The RHA Collection features four different hyaluronic acid fillers, with each one meant for a different depth of injection, and designed for specific treatments or areas of the face. At present, only RHA II, III and IV are available. (RHA I is still undergoing FDA approval.) Revance claims the RHA Collection is formulated in a way that preserves the original molecular structure of hyaluronic acid, which means it can more closely resemble the hyaluronic acid that exists in the body and provide more natural aesthetic results. Revance’s marketing will highlight that the products are designed for specific areas of the face and specific purposes, and that the way they’re manufactured is a form of “clean beauty” because it forgoes unnecessary additives.

“The consumer[-facing] narrative will be about beauty being dynamic, and that this is the first and only FDA approved filler to be approved for dynamic facial wrinkles and folds We’ll talk about how it’s designed specifically for this type of dynamic movement and [accomplished] through clean beauty. Consumers need something simple, and this is the first designer filler created [as a] clean beauty product,” said Dustin Sjuts, Revance chief commercial officer. “

The rollout of the RHA Collection began with distributing to and educating 100 medical providers across the U.S. starting in August (until the end of 2020), before rolling out consumer activations and messaging. Sjuts said that heavier consumer outreach via advertising and marketing will occur in 2021.

Vanessa Coppola, founder and nurse practitioner at New Jersey-based Bare Aesthetic medspa, described the RHA Collection as a “smart and well-curated” line that eliminates the guesswork for providers.

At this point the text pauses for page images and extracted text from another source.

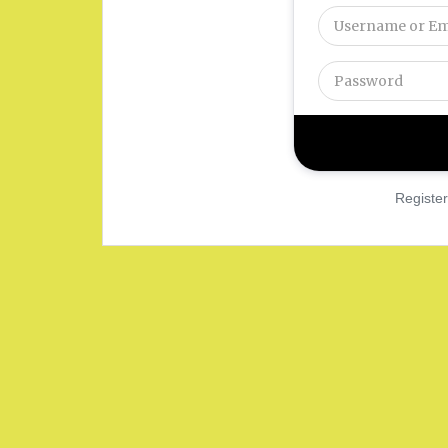
Register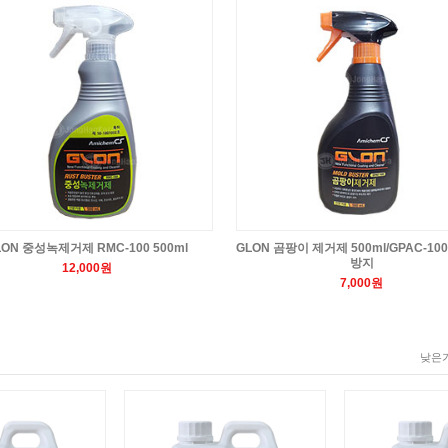
LON 중성녹제거제 RMC-100 500ml
GLON 곰팡이 제거제 500ml/GPAC-10
방지
12,000원
7,000원
낮은가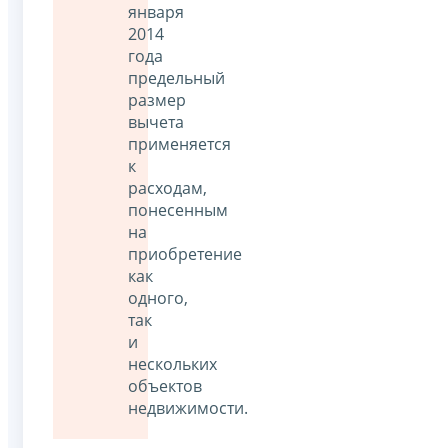
января
2014
года
предельный
размер
вычета
применяется
к
расходам,
понесенным
на
приобретение
как
одного,
так
и
нескольких
объектов
недвижимости.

“I definitely see from my patients a desire for high-performance, clean and safe products. And there is a linkage between what I consider to be clean beauty and clean science,” she said. “Clean science takes clean beauty one step further. It comes down to the laboratory and the engineering process of making a biosynthetic without the addition of accessory proteins, which are preservatives.”

The appropriation of the clean beauty narrative to describe the RHA Collection shows how clean beauty has ballooned beyond its origins of health and safety. It has now come to pass as a way to describe how pure a product’s main ingredients are, or as a way to describe that a product has fewer preservatives, filler ingredients or fewer alterations from its original state. The malleability of the terminology demonstrates not only how powerful the phrase “clean beauty” is in the beauty industry, but also what happens with the runaway train of marketing when terms are not clearly defined. Notably, retailers like Sephora, Target, Follain and The Detox Market have had to step in to create more cohesive standards of what counts as clean beauty, but even they cannot form a consensus. For example, when Sephora launched its Clean at Sephora label, it determined mineral oil as not clean, but polyethylene glycols or PEGs are. Credo, meanwhile, lists them both as no-no ingredients.

One such aesthetic injectable product that leverages this type of natural formulation concept already exists, though it has not quite latched onto the clean beauty conversation the way the RHA Collection is: A neuromodulator (also known as a neurotoxin) from Merz called Xeomin debuted in the U.S. in July 2018 and is used to inhibit muscle movement. It is billed as a “naked injectable” because it is “the only clinically proven anti-wrinkle injection uniquely purified to remove unnecessary proteins,” according to its website. What is key is that the removal of the proteins is not related to safety, so much as that it makes the body less likely to build antibodies which would degrade the product’s efficacy.

“[Revance’s approach] is not so much about safety, but it does fit with the attempt to remove all the extraneous active or inactive ingredients, or unnatural ingredients, to approximate what’s more naturally occurring in the body,” said Dr. Jeremy Brauer, an NYC-based dermatologist.